All of the recent stock market volatility has stimulated an interest in dividend stocks. Many people are exploring how they can earn a stable income using dividend stocks, since they still pay out, even in a down stock market. Many dividend companies have solid fundamentals, and are cash rich enough that they can share some of their profits with others.
However, just because a company is rolling in cash doesn’t mean that it is sharing some of its good fortune with shareholders through dividends. Here are some of the most famous, cash-rich companies that hold back when it comes to paying dividends:
- MSI: Motorola Solutions, Inc. has plenty of cash from its ventures, but doesn’t usually pay much back to its shareholders in the form of dividends.
- EBAY: eBay Inc. is still going fairly strong, and it still has plenty of cash, even though it is famous for making acquisitions and mergers.

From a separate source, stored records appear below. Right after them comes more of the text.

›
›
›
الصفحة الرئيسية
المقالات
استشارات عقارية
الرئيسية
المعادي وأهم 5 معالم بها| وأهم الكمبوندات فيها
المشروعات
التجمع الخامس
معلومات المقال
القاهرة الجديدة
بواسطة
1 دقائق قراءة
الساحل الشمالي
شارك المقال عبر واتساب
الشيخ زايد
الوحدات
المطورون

However, the company doesn’t feel it necessary to share.
- MA & V: MasterCard and Visa, the credit card payment processing giants, have a solid business model (nearly everyone uses their branded credit cards and debit cards) and loads of cash, but are pretty stingy with the dividends.

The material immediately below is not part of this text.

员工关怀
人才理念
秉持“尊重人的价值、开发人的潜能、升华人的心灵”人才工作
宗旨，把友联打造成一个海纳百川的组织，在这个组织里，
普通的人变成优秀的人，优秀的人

- AAPL: Apple is, perhaps, the most famous of cash-rich companies that don’t pay dividends. The sheer amount of cash that Apple has would be enough to provide a generous one-time dividend for shareholders, or even set up a quarterly or annual dividend. (The company might need to offer a dividend if investors begin leaving if Apple doesn’t do as well without its visionary leader, Steve Jobs.)
These companies might do well to return some of their cash to shareholders. Even in these tough economic times, these are companies that tend to do reasonably well – and are likely to weather most market storms.

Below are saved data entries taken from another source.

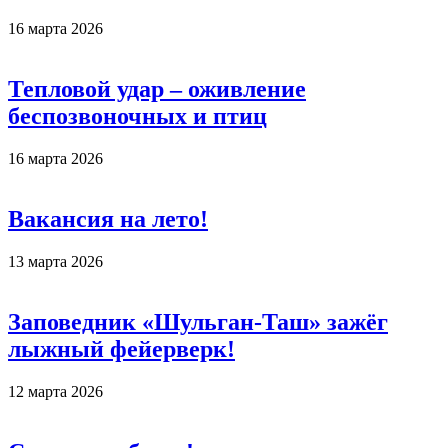
16 марта 2026
Тепловой удар – оживление
беспозвоночных и птиц
16 марта 2026
Вакансия на лето!
13 марта 2026
Заповедник «Шульган-Таш» зажёг
лыжный фейерверк!
12 марта 2026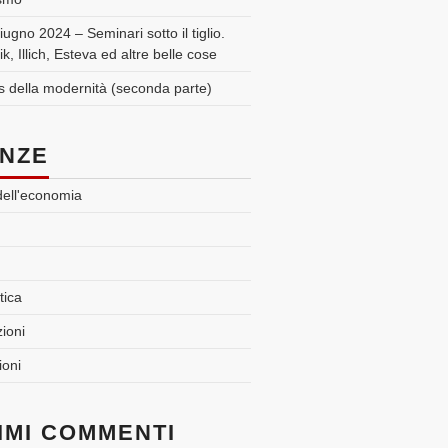
ugno 2024 – Seminari sotto il tiglio.
ik, Illich, Esteva ed altre belle cose
s della modernità (seconda parte)
NZE
 dell'economia
tica
zioni
oni
IMI COMMENTI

How Companies Can Benefit from Paying Dividends
One of the biggest ways that companies can benefit from paying dividends is by attracting investors. More investors means higher share prices. Indeed, dividend stocks usually do well, out-performing non-dividend paying stocks during tough economic times. This is because investors stay in because of the dividend payment, and new investors, looking for solid buys and perhaps a little income, are willing to make purchases.
A company doesn’t even have to offer a regular dividend to benefit from a short-term boost in share price. Can you imagine how excited investors would be if Apple announced that it was going to offer a special, one-time dividend? The rush to pile into Apple by the ex-dividend date would be massive.
You can probably think of several solid, cash-rich companies that you would like to see offer a dividend. And, perhaps it’s time for these companies to wake up and see the way things are going. Dividend stocks are in demand, and they are doing reasonably well. Some of these companies might do well to consider rewarding shareholders with some sort of dividend.